Four Times A Year, France ‘Nukes’ Itself
Every three months, dozens of French air force fighters, tankers and radar planes take off at bases across France, form up over the Atlantic Ocean then split up and practice penetrating air-defenses and dropping nuclear bombs on French soil.
These quarterly exercises, code name “Poker,” don’t just prepare French forces for nuclear war—they’re also a increasingly important diplomatic tool as France aims to fill the void a destabilizing United States has left in Europe.
According to the London-based International Institute for Strategic Studies, the latest Poker involves a nuclear assault force including a dozen French air force Rafale fighter-bombers plus three aerial tankers—C-135FRs or A330s—and an E-3 radar plane. The defending forces include eight fighters—either Rafales or Mirage 2000s—plus at least one tanker.
The plan is for the attacking forces from several bases to form up off France’s northwest coast. The tankers will then drag the fighters south to the France-Spain border then east across France to the Mediterranean Sea.
There, the nuclear Rafales will split from the E-3 and tankers, descend to low level and attempt to slip past defending fighters and surface-to-air missile systems before simulating nuclear attacks—most likely by way of 300-mile ASMP-A scramjet cruise missiles.
The weapons will be dummies. French policy bars warplanes from carrying live nukes during peacetime.
The Poker war games usually follow the same basic plan. The duration of the strikers’ sorties—up to four hours—matches the flight time from French bases to western Russia and back. Paris began organizing Poker exercises shortly after forming its airborne nuclear-strike force with Mirage IV bombers and C-135FRs back in 1964.
Paris’ nuclear deterrent also includes four French navy submarines each with 16 M51 intercontinental ballistic missiles. The French navy’s own Rafale fighters, flying from the fleet’s sole aircraft carrier, also can carry nukes. France’s atomic arsenal includes around 300 warheads.
France’s nuclear force-structure is unique in Europe.
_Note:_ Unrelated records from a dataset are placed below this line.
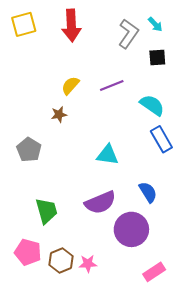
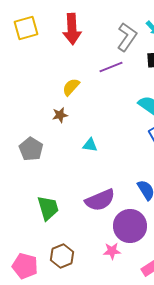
purple line: (112, 85) -> (111, 67), moved
cyan triangle: (108, 155) -> (90, 145), moved, size x0.7
pink pentagon: (28, 252) -> (25, 266), moved
pink star: (88, 264) -> (112, 251), moved

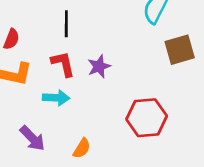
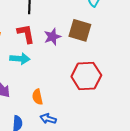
brown square: (180, 50) -> (80, 30), moved, turned 30
orange semicircle: (82, 148) -> (37, 97), turned 133

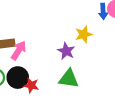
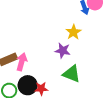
green triangle: (69, 79) -> (72, 74), turned 30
Where the United Kingdom deploys all its atomic weapons on submarines, France stubbornly maintains air-deliverable nukes.
“The airborne component has specific advantages,” the Foundation for Strategic Research in Paris explained in a 2019 study. “The first one is accuracy, which is much better today than that of the sea-based ballistic component.”
“That is the reason why, if it can participate in the full-spectrum of nuclear missions, it is particularly valuable either for the exercise of the warning or for a limited and tailored planning.”
In other words, nuclear-armed Rafales gives Paris the option of signalling its intention to wage nuclear war … or conducting limited atomic strikes. All without giving away the location of the more powerfully-armed submarines.
Poker is the mechanism by which the French air force exercises this particular atomic muscle. But there’s also a diplomatic component.
As the United States under President Donald Trump began to pull back from international alliances while also ramping up its production of new, and provocative, types of nuclear weapons, French president Emmanuel Macron began engaging in a kind of atomic diplomacy.
America’s European allies once could count on American nukes for deterrence. Macron and his administration have urged them to look to France, instead. The French government rarely announces the Poker war games, but it made an exception in February 2019. “We Europeans cannot remain spectators of our own security,” defense minister Florence Parly said.
“France’s vital interests now have a European dimension,” Macron said this February. He invited France’s European allies to join in the French military’s nuclear war games, presumably including the Poker exercises. “European partners who want to do so will be able to be associated to French deterrence forces’ war games,” Macron said.
It’s unclear what exactly this might mean. It’s also unclear whether any countries have accepted Macron’s invitation.
But the offer stands—and the opportunities are plenty. France pretends to nuke itself four times a year, and it shows no sign of stopping.